President Trump signed into law the ‘Setting Every Community Up for Retirement Enhancement’ (SECURE) Act, which became effective January 1, 2020. This bipartisan bill offers some useful features along with some very bad changes for both the wealthy and average earners.
The Good News
- Under prior law, you were required to begin taking Required Minimum Distributions (RMDs) upon turning age 70½. Now you can postpone RMDs until age 72. Note that if you turned age 70 ½ before January 1, 2020, you are still subject to RMDs under the prior law.
- SECURE Act provides tax incentives for small businesses to set up automatic enrollment in retirement plans for their employees or join multi-employer plans, meaning more access to company-sponsored retirement plans where none were available in the past. It also allows for a higher number of part-time employees to be eligible to participate in a company retirement plan.
- Under prior law, you were ineligible to contribute to a traditional IRA in the calendar year following the year you turned age 70½. The SECURE Act removes this age limitation.
The Bad News
The bad news is really bad news for both those who are well off and middle-income Americans.

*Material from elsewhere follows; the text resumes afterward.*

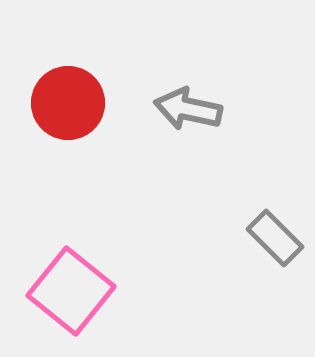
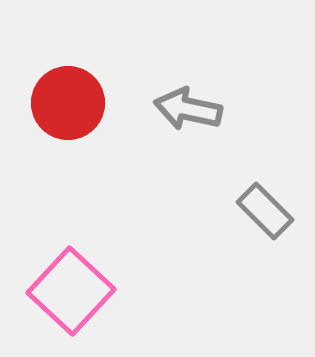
gray rectangle: moved 10 px left, 27 px up
pink square: rotated 4 degrees clockwise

- Non-spousal beneficiaries must take distributions (RMDs) over a ten-year period. Under prior law, a child or grandchild beneficiary, for example, could ‘stretch’ RMDs over their life expectancy. In many cases, this would be decades and allow most of the money to continue to grow tax-deferred…a huge benefit to those who could afford to postpone taking the money.
- The SECURE Act, heavily supported by the insurance company lobbyist, now allows annuities to be offered within the 401k-style retirement plans. Annuities are complicated insurance products, and most are not consumer-friendly. My best advice is to approach them with extreme skepticism and seek the advice of a highly experienced fee-only professional adviser before investing in one.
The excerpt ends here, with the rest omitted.